Samples were lysed in RIPA buffer containing protease inhibitor cocktail and phenylmethanesulfonyl fluoride. Lysates were incubated for 30 min on ice and then centrifuged at 10 000×g for 10 min at 4 °C. The protein concentration in the supernatant was determined using BCA kits with bovine serum albumin as a standard. Equal amounts of protein (30 μg per lane) were separated with 10% SDS-PAGE and then transferred to nitrocellullose membranes (Bio-Rad, USA). The membrane was blocked in Li-Cor blocking buffer for 1 h at room temperature and then incubated with primary antibodies. BDNF antibody (Santa Cruz Biotechnologies, Santa Cruz, CA) was used at 1:200 dilution; Nerve growth factor (NGF) antibody (Abcam, MA) was used at 1:1000 dilution; β-actin antibody (Sigma Aldrich, St Louis) was used at 1:5000 dilution. Secondary antibodies used were donkey anti-rabbit alexa fluor 680 (Invitrogen) and goat anti-mouse IRDye 800 (Rockland). Images were acquired and band intensities measured using the Li-Cor Odyssey system (Li-Cor, Lincoln, Nebraska).
Frozen sections of colon mounted on glass slides from control, CAS, CPS and CPS + CAS female rats were rehydrated in phosphate buffered saline at room temperature. All slides were treated for antigen retrieval and blocked with 10% normal goat serum (diluting in 0.3% phosphate buffered saline-Triton) for 1 h. Primary antibody NGF in antibody diluent (Renoir Red, Biocare Medical, Concord, CA) were incubated at 4oC overnight. The slides were exposed to fluorescent dye conjugated secondary antibody for 2 h at room temperature. Slides were counterstained with DAPI and coverslipped. Images were taken in fluorescence mode on an Olympus laser scanning confocal microscope and the average signal intensity was calculated by the bundled software.
Serum Estradiol and norepinephrine Levels
Serum estradiol, adrenocorticotropic hormone (ACTH), and norepinephrine levels were measured using specific ELISA kits for each analyte (CSB-E05110r, CSB-E06875r, CSB-E07022, Cusabio Bioteck CO.LTD, USA) according to the manufacturer’s instructions.

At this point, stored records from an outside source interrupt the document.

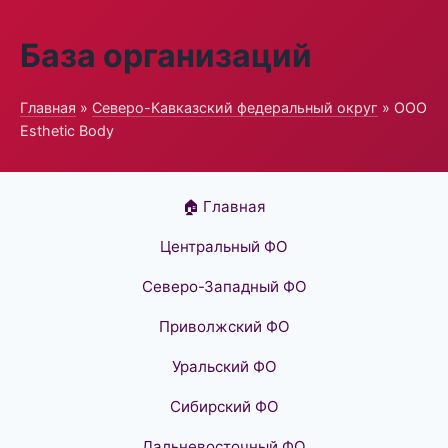
База организаций
Главная
»
Северо-Кавказский федеральный округ
» ООО
Esthetic Body
🏠 Главная
Центральный ФО
Северо-Западный ФО
Приволжский ФО
Уральский ФО
Сибирский ФО
Дальневосточный ФО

Single fiber responses (impulses/second) to CRD were calculated by subtracting SA from the mean of 30 seconds of the maximal activity during distension. Fibers were considered responsive when CRD increased their activity 30% greater than the baseline value. Mechanosensitive single units were classified into high-threshold (>20 mmHg) and low-threshold (≤20 mmHg) on the basis of their response threshold and profile during CRDs. Single fiber activity data were analyzed using ANOVA with repeated measures; CRD intensity was the repeated factor and experimental group as the between group factor. If significant main effects were present, the individual means were compared using the Fisher post-hoc test.